> _WHAT THIS TASK INVOLVES_: From start to finish, set down the entries below exactly, leaving out the pictures.

> _DATA TO PROCESS_:
--

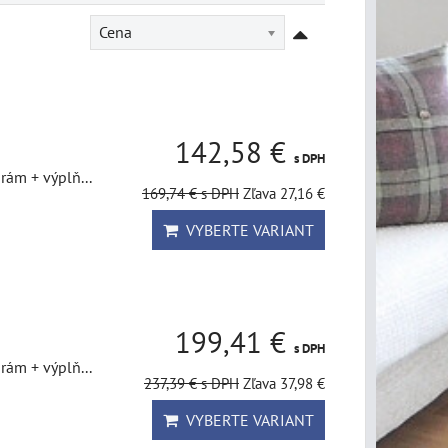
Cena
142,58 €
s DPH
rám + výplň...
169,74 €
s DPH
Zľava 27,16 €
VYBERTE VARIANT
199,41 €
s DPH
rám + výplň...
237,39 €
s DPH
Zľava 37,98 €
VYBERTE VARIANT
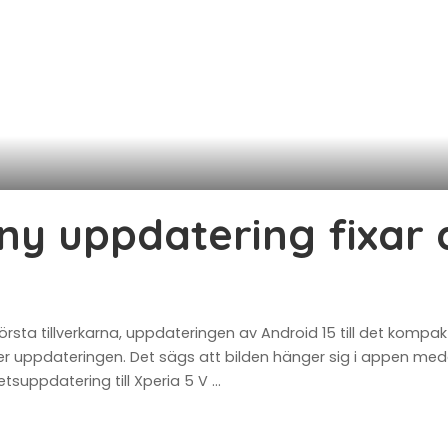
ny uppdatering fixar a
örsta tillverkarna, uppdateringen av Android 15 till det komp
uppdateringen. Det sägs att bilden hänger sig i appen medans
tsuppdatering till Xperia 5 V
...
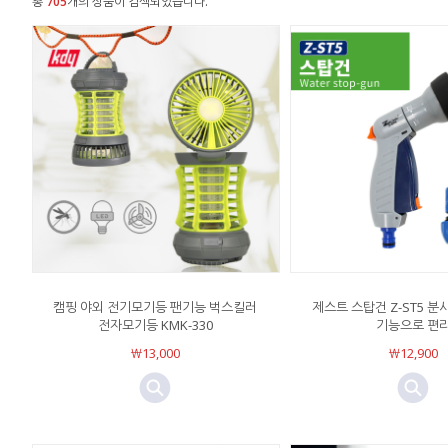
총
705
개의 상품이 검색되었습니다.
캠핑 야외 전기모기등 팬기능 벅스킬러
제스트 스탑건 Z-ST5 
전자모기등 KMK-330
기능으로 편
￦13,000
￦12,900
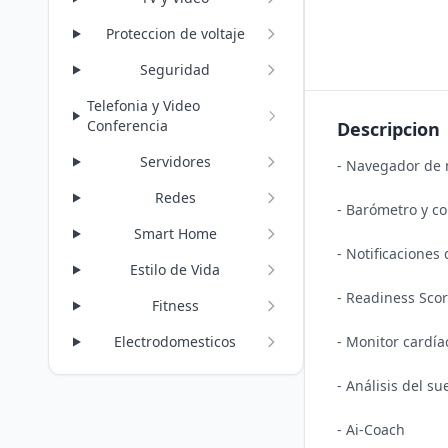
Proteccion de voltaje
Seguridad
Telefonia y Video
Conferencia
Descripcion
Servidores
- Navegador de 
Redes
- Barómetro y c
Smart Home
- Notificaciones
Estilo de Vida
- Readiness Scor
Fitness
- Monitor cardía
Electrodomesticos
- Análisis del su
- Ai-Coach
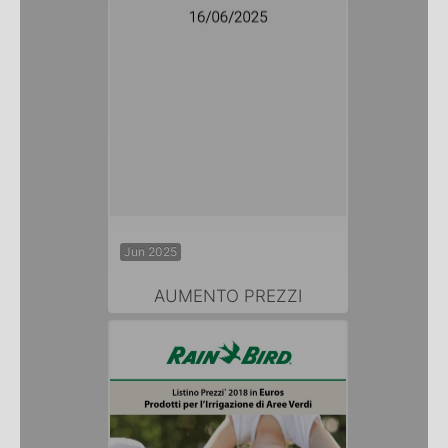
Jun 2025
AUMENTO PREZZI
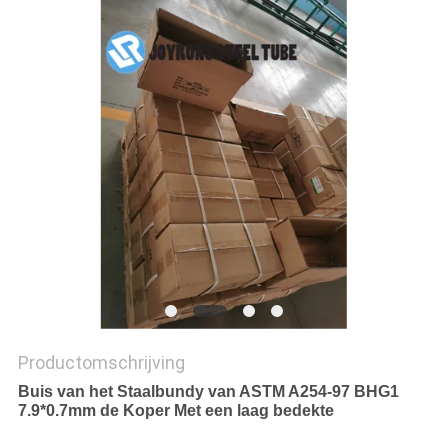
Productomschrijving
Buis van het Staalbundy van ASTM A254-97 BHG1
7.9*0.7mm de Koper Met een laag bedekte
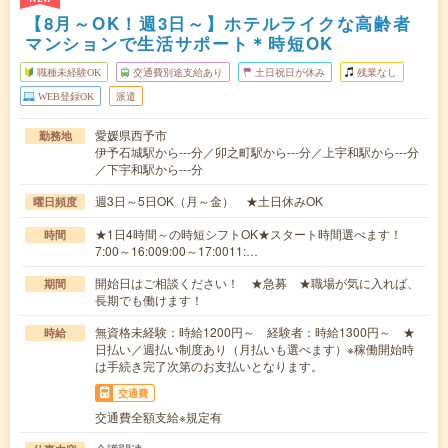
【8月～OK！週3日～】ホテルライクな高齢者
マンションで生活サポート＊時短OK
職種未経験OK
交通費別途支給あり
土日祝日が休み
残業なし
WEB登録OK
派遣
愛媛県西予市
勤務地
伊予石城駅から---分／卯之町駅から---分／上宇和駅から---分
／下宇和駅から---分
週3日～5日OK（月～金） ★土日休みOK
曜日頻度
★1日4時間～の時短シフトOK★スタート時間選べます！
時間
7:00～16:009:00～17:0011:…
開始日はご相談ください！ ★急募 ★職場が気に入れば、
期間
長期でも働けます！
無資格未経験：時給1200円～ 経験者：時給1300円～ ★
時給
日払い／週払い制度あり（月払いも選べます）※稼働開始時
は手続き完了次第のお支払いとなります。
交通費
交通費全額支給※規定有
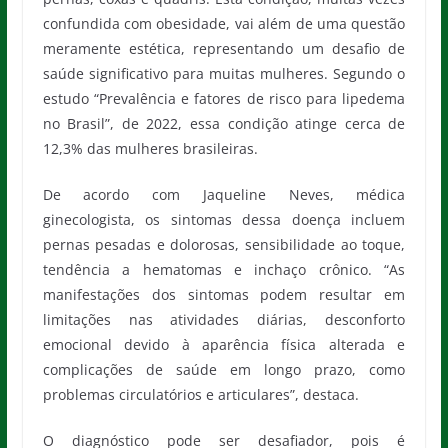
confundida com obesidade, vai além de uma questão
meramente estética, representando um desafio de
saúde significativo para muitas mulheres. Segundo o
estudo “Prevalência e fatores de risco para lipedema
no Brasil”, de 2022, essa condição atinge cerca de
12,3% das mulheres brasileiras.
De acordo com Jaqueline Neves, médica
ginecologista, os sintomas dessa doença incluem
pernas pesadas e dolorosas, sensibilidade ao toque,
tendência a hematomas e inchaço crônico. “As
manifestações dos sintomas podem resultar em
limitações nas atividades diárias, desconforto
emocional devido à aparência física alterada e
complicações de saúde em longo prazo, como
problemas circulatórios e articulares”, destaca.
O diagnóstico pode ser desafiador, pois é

--

> _OUTPUT FOR THIS TASK_:
Cena
142,58 €
s DPH
rám + výplň...
169,74 €
s DPH
Zľava 27,16 €
VYBERTE VARIANT
199,41 €
s DPH
rám + výplň...
237,39 €
s DPH
Zľava 37,98 €
VYBERTE VARIANT
ny uppdatering fixar a
örsta tillverkarna, uppdateringen av Android 15 till det komp
uppdateringen. Det sägs att bilden hänger sig i appen medans
tsuppdatering till Xperia 5 V
...
총
705
개의 상품이 검색되었습니다.
캠핑 야외 전기모기등 팬기능 벅스킬러
제스트 스탑건 Z-ST5 
전자모기등 KMK-330
기능으로 편
￦13,000
￦12,900
Proteccion de voltaje
Seguridad
Telefonia y Video
Conferencia
Descripcion
Servidores
- Navegador de 
Redes
- Barómetro y c
Smart Home
- Notificaciones
Estilo de Vida
- Readiness Scor
Fitness
- Monitor cardía
Electrodomesticos
- Análisis del su
- Ai-Coach
Jun 2025
AUMENTO PREZZI
Productomschrijving
Buis van het Staalbundy van ASTM A254-97 BHG1
7.9*0.7mm de Koper Met een laag bedekte
【8月～OK！週3日～】ホテルライクな高齢者
マンションで生活サポート＊時短OK
職種未経験OK
交通費別途支給あり
土日祝日が休み
残業なし
WEB登録OK
派遣
愛媛県西予市
勤務地
伊予石城駅から---分／卯之町駅から---分／上宇和駅から---分
／下宇和駅から---分
週3日～5日OK（月～金） ★土日休みOK
曜日頻度
★1日4時間～の時短シフトOK★スタート時間選べます！
時間
7:00～16:009:00～17:0011:…
開始日はご相談ください！ ★急募 ★職場が気に入れば、
期間
長期でも働けます！
無資格未経験：時給1200円～ 経験者：時給1300円～ ★
時給
日払い／週払い制度あり（月払いも選べます）※稼働開始時
は手続き完了次第のお支払いとなります。
交通費
交通費全額支給※規定有
confundida com obesidade, vai além de uma questão
meramente estética, representando um desafio de
saúde significativo para muitas mulheres. Segundo o
estudo “Prevalência e fatores de risco para lipedema
no Brasil”, de 2022, essa condição atinge cerca de
12,3% das mulheres brasileiras.
De acordo com Jaqueline Neves, médica
ginecologista, os sintomas dessa doença incluem
pernas pesadas e dolorosas, sensibilidade ao toque,
tendência a hematomas e inchaço crônico. “As
manifestações dos sintomas podem resultar em
limitações nas atividades diárias, desconforto
emocional devido à aparência física alterada e
complicações de saúde em longo prazo, como
problemas circulatórios e articulares”, destaca.
O diagnóstico pode ser desafiador, pois é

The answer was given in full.